▸ **EXERCISE OBJECTIVE**:
Return all of the data that follows precisely, leaving every image out.

▸ **TASK INPUT**:
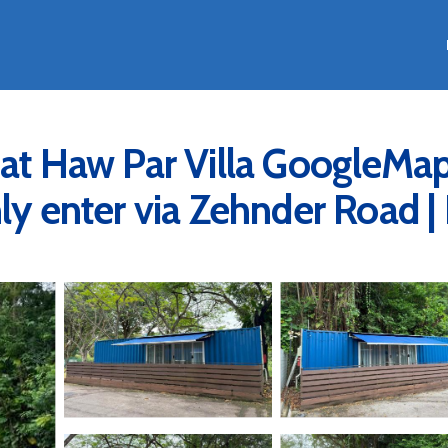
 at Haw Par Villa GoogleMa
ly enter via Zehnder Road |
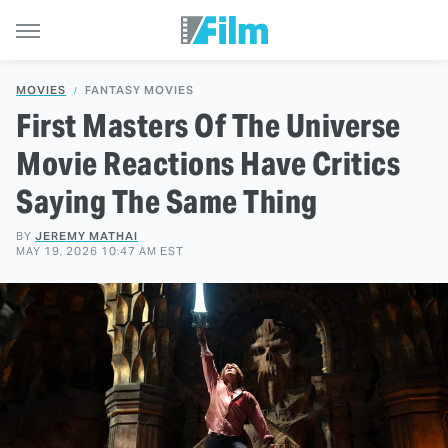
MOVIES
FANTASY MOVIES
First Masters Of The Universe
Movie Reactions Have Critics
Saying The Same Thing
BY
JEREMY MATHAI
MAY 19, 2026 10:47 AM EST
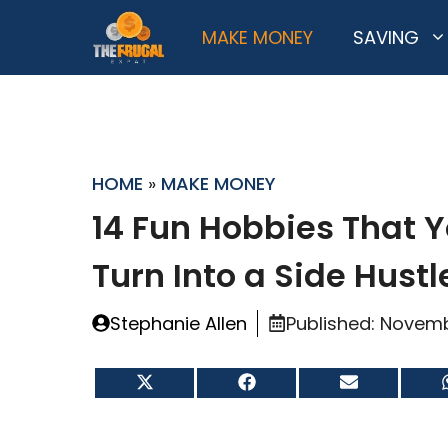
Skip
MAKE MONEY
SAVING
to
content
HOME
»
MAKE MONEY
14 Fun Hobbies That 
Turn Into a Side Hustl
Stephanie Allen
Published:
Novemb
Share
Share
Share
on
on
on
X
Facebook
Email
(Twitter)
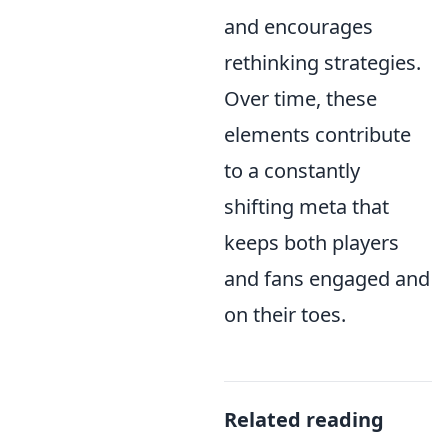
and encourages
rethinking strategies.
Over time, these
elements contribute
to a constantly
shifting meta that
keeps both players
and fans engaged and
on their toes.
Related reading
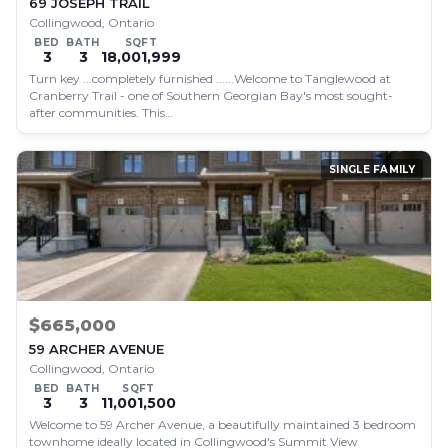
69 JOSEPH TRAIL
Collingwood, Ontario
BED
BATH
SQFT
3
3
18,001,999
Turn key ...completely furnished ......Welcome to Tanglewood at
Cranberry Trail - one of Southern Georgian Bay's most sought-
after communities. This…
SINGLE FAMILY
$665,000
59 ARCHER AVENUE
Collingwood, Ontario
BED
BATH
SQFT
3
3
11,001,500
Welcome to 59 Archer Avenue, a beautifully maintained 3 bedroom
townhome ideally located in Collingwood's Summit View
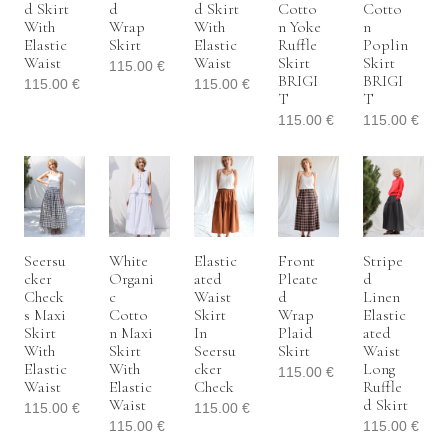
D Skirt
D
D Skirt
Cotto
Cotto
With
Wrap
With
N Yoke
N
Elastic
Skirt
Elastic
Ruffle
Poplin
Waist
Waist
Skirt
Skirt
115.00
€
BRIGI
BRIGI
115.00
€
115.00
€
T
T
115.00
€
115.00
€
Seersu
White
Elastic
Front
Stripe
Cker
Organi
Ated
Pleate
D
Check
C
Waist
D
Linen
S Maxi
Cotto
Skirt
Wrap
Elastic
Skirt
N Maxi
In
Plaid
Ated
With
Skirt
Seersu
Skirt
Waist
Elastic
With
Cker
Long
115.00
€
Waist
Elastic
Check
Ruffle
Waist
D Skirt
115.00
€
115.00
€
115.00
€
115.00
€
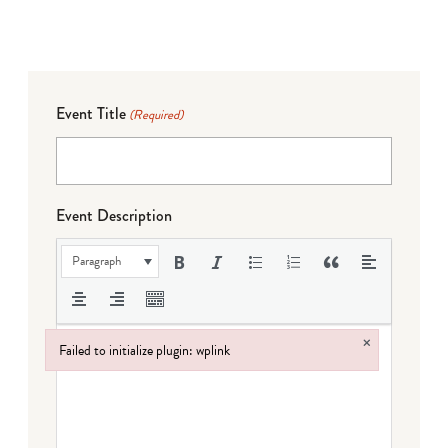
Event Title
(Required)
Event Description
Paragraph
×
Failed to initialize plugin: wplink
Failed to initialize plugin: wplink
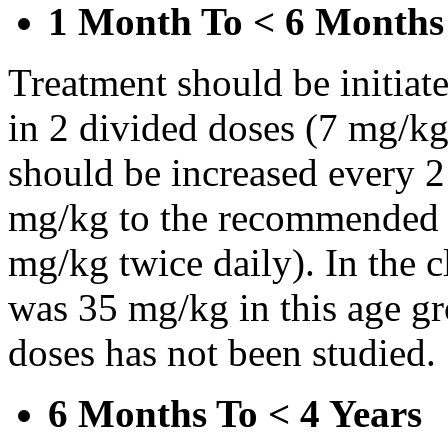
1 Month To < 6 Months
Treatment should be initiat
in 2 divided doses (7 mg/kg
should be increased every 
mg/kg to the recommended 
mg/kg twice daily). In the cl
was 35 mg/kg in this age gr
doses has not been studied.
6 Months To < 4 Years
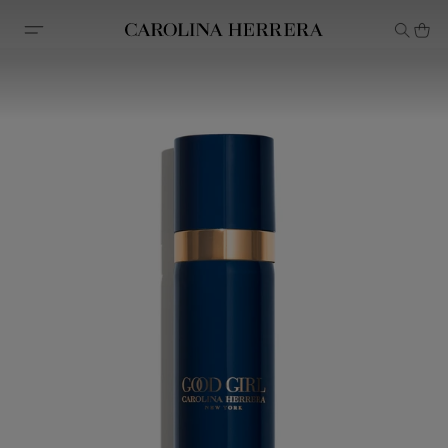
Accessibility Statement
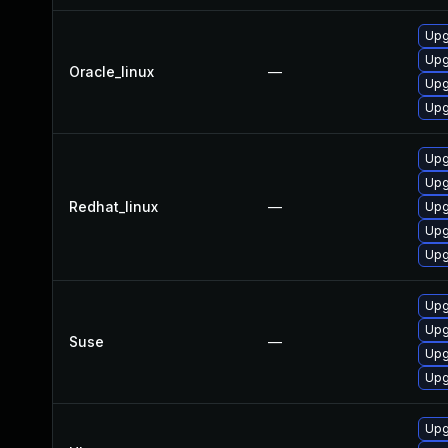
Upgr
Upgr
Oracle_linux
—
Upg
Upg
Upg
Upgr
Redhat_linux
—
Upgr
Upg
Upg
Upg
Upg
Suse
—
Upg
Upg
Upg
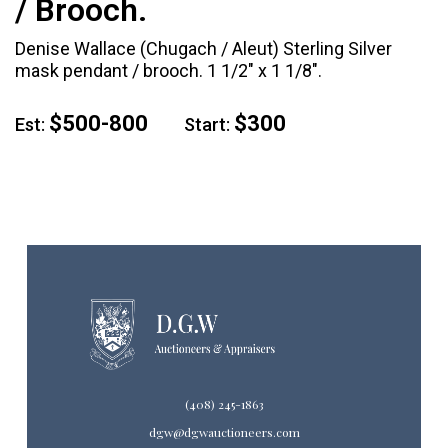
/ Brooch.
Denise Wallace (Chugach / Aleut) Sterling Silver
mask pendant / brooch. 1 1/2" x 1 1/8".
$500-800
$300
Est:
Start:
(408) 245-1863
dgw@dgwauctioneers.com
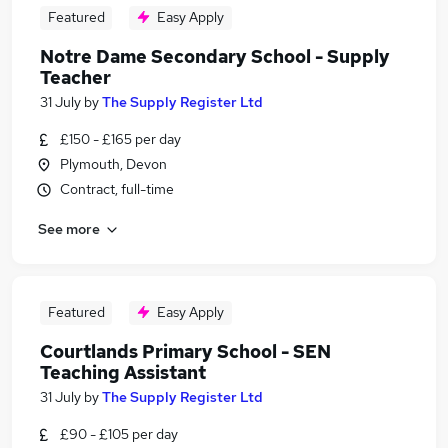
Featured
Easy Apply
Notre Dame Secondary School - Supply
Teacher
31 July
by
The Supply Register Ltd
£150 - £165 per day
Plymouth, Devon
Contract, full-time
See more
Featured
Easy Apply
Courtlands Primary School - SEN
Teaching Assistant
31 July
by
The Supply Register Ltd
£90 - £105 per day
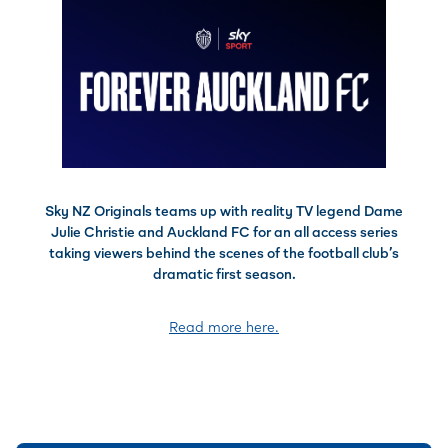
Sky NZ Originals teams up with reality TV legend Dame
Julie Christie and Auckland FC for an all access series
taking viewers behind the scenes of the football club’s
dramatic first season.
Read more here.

▸ **SOLVED EXERCISE**:
 at Haw Par Villa GoogleMa
ly enter via Zehnder Road |
MOVIES
FANTASY MOVIES
First Masters Of The Universe
Movie Reactions Have Critics
Saying The Same Thing
BY
JEREMY MATHAI
MAY 19, 2026 10:47 AM EST
Skip
MAKE MONEY
SAVING
to
content
HOME
»
MAKE MONEY
14 Fun Hobbies That 
Turn Into a Side Hustl
Stephanie Allen
Published:
Novemb
Share
Share
Share
on
on
on
X
Facebook
Email
(Twitter)
and encourages
rethinking strategies.
Over time, these
elements contribute
to a constantly
shifting meta that
keeps both players
and fans engaged and
on their toes.
Related reading
69 JOSEPH TRAIL
Collingwood, Ontario
BED
BATH
SQFT
3
3
18,001,999
Turn key ...completely furnished ......Welcome to Tanglewood at
Cranberry Trail - one of Southern Georgian Bay's most sought-
after communities. This…
SINGLE FAMILY
$665,000
59 ARCHER AVENUE
Collingwood, Ontario
BED
BATH
SQFT
3
3
11,001,500
Welcome to 59 Archer Avenue, a beautifully maintained 3 bedroom
townhome ideally located in Collingwood's Summit View
D Skirt
D
D Skirt
Cotto
Cotto
With
Wrap
With
N Yoke
N
Elastic
Skirt
Elastic
Ruffle
Poplin
Waist
Waist
Skirt
Skirt
115.00
€
BRIGI
BRIGI
115.00
€
115.00
€
T
T
115.00
€
115.00
€
Seersu
White
Elastic
Front
Stripe
Cker
Organi
Ated
Pleate
D
Check
C
Waist
D
Linen
S Maxi
Cotto
Skirt
Wrap
Elastic
Skirt
N Maxi
In
Plaid
Ated
With
Skirt
Seersu
Skirt
Waist
Elastic
With
Cker
Long
115.00
€
Waist
Elastic
Check
Ruffle
Waist
D Skirt
115.00
€
115.00
€
115.00
€
115.00
€
Event Title
(Required)
Event Description
Paragraph
×
Failed to initialize plugin: wplink
Failed to initialize plugin: wplink
1 Month To < 6 Months
Treatment should be initiat
in 2 divided doses (7 mg/kg
should be increased every 
mg/kg to the recommended 
mg/kg twice daily). In the cl
was 35 mg/kg in this age gr
doses has not been studied.
6 Months To < 4 Years
Accessibility Statement
Upgr
Upgr
Oracle_linux
—
Upg
Upg
Upg
Upgr
Redhat_linux
—
Upgr
Upg
Upg
Upg
Upg
Suse
—
Upg
Upg
Upg
/ Brooch.
Denise Wallace (Chugach / Aleut) Sterling Silver
mask pendant / brooch. 1 1/2" x 1 1/8".
$500-800
$300
Est:
Start:
(408) 245-1863
dgw@dgwauctioneers.com
Featured
Easy Apply
Notre Dame Secondary School - Supply
Teacher
31 July
by
The Supply Register Ltd
£150 - £165 per day
Plymouth, Devon
Contract, full-time
See more
Featured
Easy Apply
Courtlands Primary School - SEN
Teaching Assistant
31 July
by
The Supply Register Ltd
£90 - £105 per day
Sky NZ Originals teams up with reality TV legend Dame
Julie Christie and Auckland FC for an all access series
taking viewers behind the scenes of the football club’s
dramatic first season.
Read more here.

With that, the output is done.